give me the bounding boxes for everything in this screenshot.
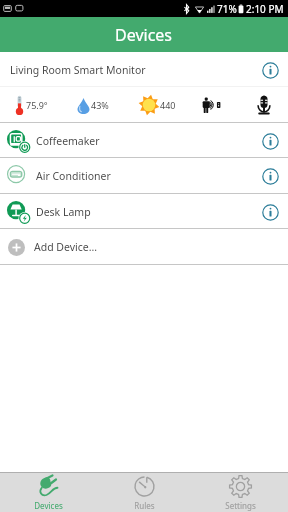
staticText: Devices [115,24,173,46]
button[interactable]: Info [258,200,282,224]
button[interactable]: Rules [96,473,192,512]
button[interactable]: Devices [0,473,96,512]
button[interactable]: 75.9° [0,87,288,123]
staticText: Coffeemaker [36,134,100,148]
staticText: 2:10 PM [246,2,284,16]
staticText: Desk Lamp [36,205,91,219]
button[interactable]: Info [258,58,282,82]
button[interactable]: Settings [192,473,288,512]
staticText: Devices [34,500,63,511]
staticText: 75.9° [26,99,48,111]
staticText: Air Conditioner [36,169,111,183]
button[interactable]: Desk Lamp [0,194,288,229]
button[interactable]: Info [258,129,282,153]
button[interactable]: Air Conditioner [0,158,288,194]
button[interactable]: Living Room Smart Monitor [0,52,288,87]
staticText: 440 [160,99,176,111]
staticText: 43% [91,99,109,111]
button[interactable]: Info [258,164,282,188]
staticText: Settings [225,500,256,511]
button[interactable]: Coffeemaker [0,123,288,158]
staticText: Rules [134,500,155,511]
staticText: Living Room Smart Monitor [10,63,146,77]
staticText: Add Device... [34,240,98,254]
button[interactable]: Add Device... [0,229,288,265]
staticText: 71% [217,2,237,16]
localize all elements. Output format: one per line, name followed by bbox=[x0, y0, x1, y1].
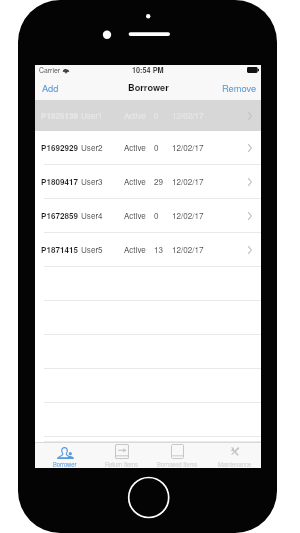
staticText: 12/02/17 bbox=[172, 176, 204, 188]
staticText: Remove bbox=[222, 81, 257, 94]
button[interactable]: Borrowed Items bbox=[149, 442, 206, 468]
staticText: Return Items bbox=[105, 460, 138, 468]
staticText: P1692929 bbox=[41, 142, 78, 154]
staticText: Active bbox=[124, 176, 146, 188]
staticText: Active bbox=[124, 110, 146, 122]
staticText: 12/02/17 bbox=[172, 244, 204, 256]
button[interactable]: P1672859 bbox=[35, 199, 261, 233]
staticText: 0 bbox=[154, 142, 159, 154]
staticText: 29 bbox=[154, 176, 164, 188]
staticText: 0 bbox=[154, 210, 159, 222]
staticText: 12/02/17 bbox=[172, 142, 204, 154]
button[interactable]: P1809417 bbox=[35, 165, 261, 199]
button[interactable]: P1692929 bbox=[35, 131, 261, 165]
staticText: User1 bbox=[81, 110, 103, 122]
staticText: User4 bbox=[81, 210, 103, 222]
button[interactable]: Return Items bbox=[93, 442, 149, 468]
staticText: Borrowed Items bbox=[157, 460, 198, 468]
staticText: P1871415 bbox=[41, 244, 78, 256]
staticText: User5 bbox=[81, 244, 103, 256]
staticText: Maintenance bbox=[218, 460, 252, 468]
staticText: Active bbox=[124, 210, 146, 222]
staticText: 0 bbox=[154, 110, 159, 122]
staticText: Borrower bbox=[128, 81, 169, 94]
staticText: Borrower bbox=[53, 460, 77, 468]
button[interactable]: Maintenance bbox=[206, 442, 263, 468]
button[interactable]: Borrower bbox=[37, 442, 93, 468]
button[interactable]: P1871415 bbox=[35, 233, 261, 267]
staticText: Carrier bbox=[39, 65, 61, 75]
staticText: Add bbox=[42, 81, 59, 94]
staticText: P1809417 bbox=[41, 176, 78, 188]
button[interactable]: Add bbox=[40, 77, 61, 98]
staticText: Active bbox=[124, 142, 146, 154]
staticText: User2 bbox=[81, 142, 103, 154]
staticText: User3 bbox=[81, 176, 103, 188]
staticText: 10:54 PM bbox=[132, 65, 164, 75]
staticText: 12/02/17 bbox=[172, 110, 204, 122]
staticText: P1825139 bbox=[41, 110, 78, 122]
button[interactable]: Remove bbox=[220, 77, 259, 98]
staticText: Active bbox=[124, 244, 146, 256]
staticText: P1672859 bbox=[41, 210, 78, 222]
staticText: 13 bbox=[154, 244, 164, 256]
staticText: 12/02/17 bbox=[172, 210, 204, 222]
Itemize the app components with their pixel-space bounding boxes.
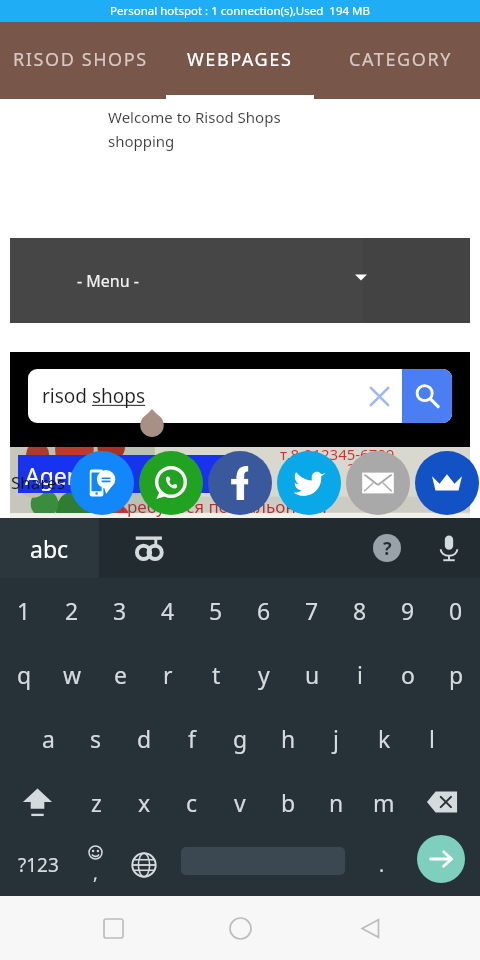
- staticText: Shares: [11, 471, 65, 494]
- button[interactable]: w: [48, 642, 96, 706]
- staticText: ?: [383, 536, 392, 561]
- staticText: 3: [113, 595, 127, 626]
- staticText: Welcome to Risod Shops shopping: [108, 107, 281, 151]
- staticText: Требуются почтальоны !!!: [118, 495, 327, 518]
- button[interactable]: CATEGORY: [320, 22, 480, 100]
- button[interactable]: y: [240, 642, 288, 706]
- staticText: l: [429, 723, 435, 754]
- button[interactable]: Send via SMS: [70, 451, 134, 515]
- button[interactable]: Home: [214, 902, 266, 954]
- staticText: z: [91, 787, 102, 818]
- staticText: CATEGORY: [349, 47, 452, 72]
- button[interactable]: 7: [288, 578, 336, 642]
- staticText: .: [379, 852, 385, 878]
- staticText: c: [186, 787, 198, 818]
- staticText: a: [42, 723, 55, 754]
- staticText: 5: [209, 595, 223, 626]
- button[interactable]: b: [264, 770, 312, 834]
- button[interactable]: o: [384, 642, 432, 706]
- button[interactable]: Clear search: [356, 373, 402, 419]
- button[interactable]: z: [72, 770, 120, 834]
- button[interactable]: 4: [144, 578, 192, 642]
- staticText: 9: [401, 595, 415, 626]
- button[interactable]: Enter: [417, 835, 465, 883]
- button[interactable]: Kannada layout: [99, 518, 199, 578]
- staticText: v: [234, 787, 246, 818]
- button[interactable]: g: [216, 706, 264, 770]
- button[interactable]: h: [264, 706, 312, 770]
- button[interactable]: 1: [0, 578, 48, 642]
- button[interactable]: 9: [384, 578, 432, 642]
- button[interactable]: c: [168, 770, 216, 834]
- button[interactable]: Share on WhatsApp: [139, 451, 203, 515]
- button[interactable]: abc: [0, 518, 99, 578]
- button[interactable]: u: [288, 642, 336, 706]
- staticText: p: [449, 659, 464, 690]
- button[interactable]: Help: [356, 518, 418, 578]
- button[interactable]: ?123: [5, 834, 71, 896]
- staticText: abc: [30, 533, 69, 564]
- button[interactable]: m: [360, 770, 408, 834]
- staticText: WEBPAGES: [187, 47, 293, 72]
- staticText: Agencies: [25, 460, 122, 491]
- button[interactable]: Voice input: [418, 518, 480, 578]
- button[interactable]: 0: [432, 578, 480, 642]
- button[interactable]: Backspace: [408, 770, 480, 834]
- button[interactable]: 2: [48, 578, 96, 642]
- staticText: т.8-912345-6789: [280, 447, 395, 464]
- staticText: q: [17, 659, 32, 690]
- button[interactable]: Share by email: [346, 451, 410, 515]
- button[interactable]: 5: [192, 578, 240, 642]
- button[interactable]: d: [120, 706, 168, 770]
- staticText: 2: [65, 595, 79, 626]
- staticText: e: [114, 659, 127, 690]
- button[interactable]: - Menu -: [10, 238, 470, 323]
- staticText: m: [373, 787, 395, 818]
- staticText: x: [138, 787, 151, 818]
- button[interactable]: WEBPAGES: [160, 22, 320, 100]
- staticText: 6: [257, 595, 271, 626]
- staticText: Personal hotspot : 1 connection(s),Used …: [110, 3, 370, 19]
- button[interactable]: k: [360, 706, 408, 770]
- button[interactable]: 3: [96, 578, 144, 642]
- staticText: s: [90, 723, 102, 754]
- button[interactable]: .: [358, 834, 406, 896]
- button[interactable]: v: [216, 770, 264, 834]
- staticText: 2724: [347, 458, 382, 478]
- button[interactable]: p: [432, 642, 480, 706]
- button[interactable]: Comma and emoji: [71, 834, 119, 896]
- staticText: u: [305, 659, 320, 690]
- staticText: o: [401, 659, 415, 690]
- button[interactable]: r: [144, 642, 192, 706]
- button[interactable]: 6: [240, 578, 288, 642]
- button[interactable]: a: [24, 706, 72, 770]
- staticText: risod: [42, 383, 92, 409]
- button[interactable]: RISOD SHOPS: [0, 22, 160, 100]
- staticText: i: [357, 659, 363, 690]
- button[interactable]: s: [72, 706, 120, 770]
- staticText: RISOD SHOPS: [13, 47, 148, 72]
- button[interactable]: Shift: [0, 770, 72, 834]
- button[interactable]: n: [312, 770, 360, 834]
- button[interactable]: Share on Facebook: [208, 451, 272, 515]
- button[interactable]: Share on Twitter: [277, 451, 341, 515]
- button[interactable]: q: [0, 642, 48, 706]
- button[interactable]: e: [96, 642, 144, 706]
- button[interactable]: i: [336, 642, 384, 706]
- staticText: r: [163, 659, 173, 690]
- staticText: n: [329, 787, 344, 818]
- button[interactable]: f: [168, 706, 216, 770]
- staticText: 1: [17, 595, 31, 626]
- button[interactable]: j: [312, 706, 360, 770]
- button[interactable]: Search: [402, 369, 452, 423]
- button[interactable]: 8: [336, 578, 384, 642]
- button[interactable]: More options: [415, 451, 479, 515]
- button[interactable]: t: [192, 642, 240, 706]
- button[interactable]: x: [120, 770, 168, 834]
- staticText: 8: [353, 595, 367, 626]
- button[interactable]: Back: [344, 902, 396, 954]
- button[interactable]: l: [408, 706, 456, 770]
- button[interactable]: Change language: [120, 834, 168, 896]
- button[interactable]: Recent apps: [87, 902, 139, 954]
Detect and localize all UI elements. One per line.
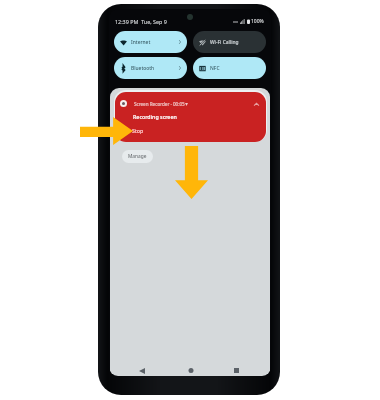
staticText: 12:39 PM Tue, Sep 9 xyxy=(115,18,167,25)
staticText: Internet xyxy=(131,39,151,46)
staticText: NFC xyxy=(210,65,220,72)
staticText: Recording screen xyxy=(133,113,177,120)
button[interactable]: Back xyxy=(139,368,145,374)
button[interactable]: Manage xyxy=(122,150,153,163)
button[interactable]: Stop xyxy=(132,127,144,134)
staticText: 100% xyxy=(251,18,264,25)
staticText: Manage xyxy=(128,153,147,160)
button[interactable]: Wi-Fi Calling xyxy=(193,31,266,53)
button[interactable]: Internet xyxy=(114,31,187,53)
button[interactable]: Bluetooth xyxy=(114,57,187,79)
button[interactable]: NFC xyxy=(193,57,266,79)
staticText: Bluetooth xyxy=(131,65,155,72)
button[interactable]: Screen Recorder · 00:05 xyxy=(115,92,266,142)
button[interactable]: Home xyxy=(188,368,194,373)
staticText: Wi-Fi Calling xyxy=(210,39,239,46)
button[interactable]: Collapse xyxy=(253,101,260,108)
staticText: Screen Recorder · 00:05 xyxy=(134,101,185,107)
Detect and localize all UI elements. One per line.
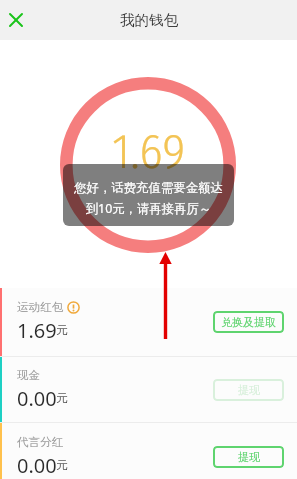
staticText: 代言分红	[17, 435, 64, 450]
staticText: 我的钱包	[120, 11, 178, 29]
staticText: 0.00	[17, 452, 57, 479]
staticText: 提现	[238, 383, 260, 397]
button[interactable]: 运动红包	[0, 288, 297, 356]
staticText: 1.69	[17, 317, 57, 344]
button[interactable]: 现金	[0, 357, 297, 422]
staticText: 您好，话费充值需要金额达 到10元，请再接再厉～	[74, 180, 223, 216]
staticText: 兑换及提取	[221, 315, 276, 329]
staticText: 运动红包	[17, 300, 64, 315]
staticText: 提现	[238, 450, 260, 464]
staticText: 元	[56, 323, 68, 337]
button[interactable]: 兑换及提取	[213, 311, 284, 333]
staticText: 0.00	[17, 385, 57, 412]
button[interactable]: 提现	[213, 379, 284, 401]
staticText: 现金	[17, 368, 41, 383]
button[interactable]: Close	[0, 0, 31, 40]
button[interactable]: 提现	[213, 446, 284, 468]
staticText: 元	[56, 458, 68, 472]
staticText: 1.69	[112, 122, 186, 181]
button[interactable]: 代言分红	[0, 423, 297, 479]
staticText: 元	[56, 391, 68, 405]
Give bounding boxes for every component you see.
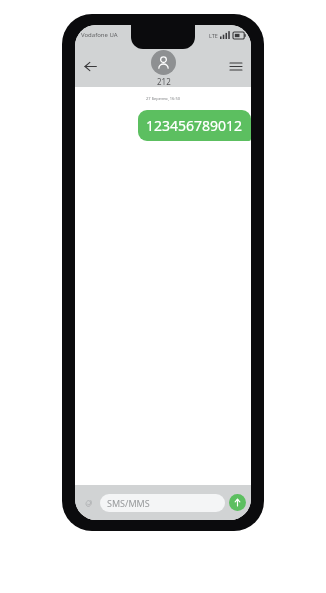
staticText: 123456789012 bbox=[146, 116, 243, 135]
button[interactable]: Attach bbox=[80, 495, 96, 511]
button[interactable]: Send bbox=[229, 494, 246, 511]
staticText: SMS/MMS bbox=[107, 497, 150, 509]
button[interactable]: SMS/MMS bbox=[100, 494, 225, 512]
button[interactable]: Menu bbox=[225, 55, 247, 77]
button[interactable]: 123456789012 bbox=[138, 110, 251, 141]
button[interactable]: 212 bbox=[151, 50, 176, 87]
staticText: 212 bbox=[157, 76, 171, 87]
staticText: LTE bbox=[209, 32, 218, 39]
staticText: Vodafone UA bbox=[81, 31, 118, 39]
button[interactable]: Back bbox=[79, 55, 101, 77]
staticText: 27 Березня, 16:50 bbox=[75, 96, 251, 101]
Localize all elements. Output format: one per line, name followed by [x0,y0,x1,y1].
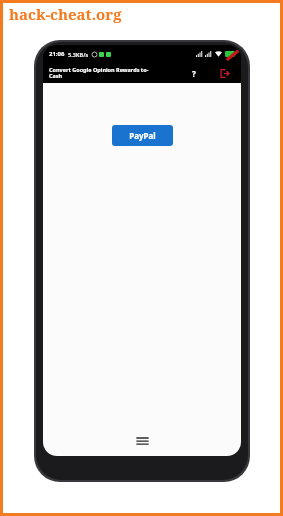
staticText: PayPal [129,130,156,141]
staticText: hack-cheat.org [9,4,122,24]
staticText: 21:06 [49,50,65,58]
button[interactable]: Help [186,65,202,81]
button[interactable]: Logout [216,65,232,81]
button[interactable]: PayPal [112,125,173,146]
staticText: 5.3KB/s [68,51,89,58]
staticText: Convert Google Opinion Rewards to-Cash [49,66,153,80]
staticText: ? [192,68,196,79]
button[interactable]: Menu [132,431,152,451]
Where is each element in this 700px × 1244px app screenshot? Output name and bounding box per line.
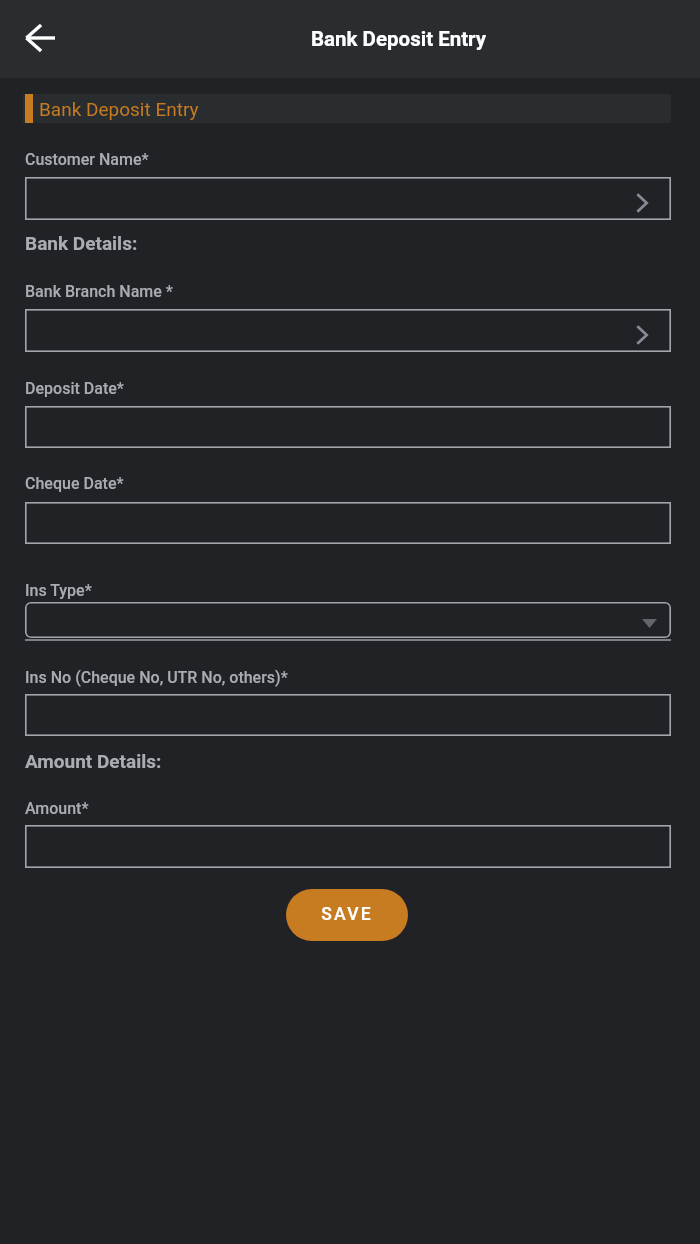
button[interactable]: Back	[12, 10, 68, 66]
staticText: Bank Deposit Entry	[39, 98, 199, 120]
button[interactable]: Customer Name	[25, 177, 671, 220]
button[interactable]: Amount	[25, 825, 671, 868]
staticText: Bank Deposit Entry	[311, 27, 487, 51]
staticText: Ins Type*	[25, 581, 92, 600]
staticText: Cheque Date*	[25, 474, 124, 493]
button[interactable]: Bank Deposit Entry	[23, 94, 671, 123]
button[interactable]: Deposit Date	[25, 406, 671, 448]
button[interactable]: SAVE	[286, 889, 408, 941]
button[interactable]: Ins No	[25, 694, 671, 736]
button[interactable]: Ins Type	[25, 602, 671, 638]
staticText: Bank Details:	[25, 232, 138, 254]
staticText: Customer Name*	[25, 150, 149, 169]
staticText: Amount*	[25, 799, 89, 818]
button[interactable]: Bank Branch Name	[25, 309, 671, 352]
staticText: SAVE	[321, 904, 373, 925]
staticText: Bank Branch Name *	[25, 282, 173, 301]
button[interactable]: Cheque Date	[25, 502, 671, 544]
staticText: Amount Details:	[25, 750, 162, 772]
staticText: Deposit Date*	[25, 379, 124, 398]
staticText: Ins No (Cheque No, UTR No, others)*	[25, 668, 288, 687]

========================

= Problem to work on =
Your answer must be a single number: the count of lines in the records that include "Rules".

= Response area =
2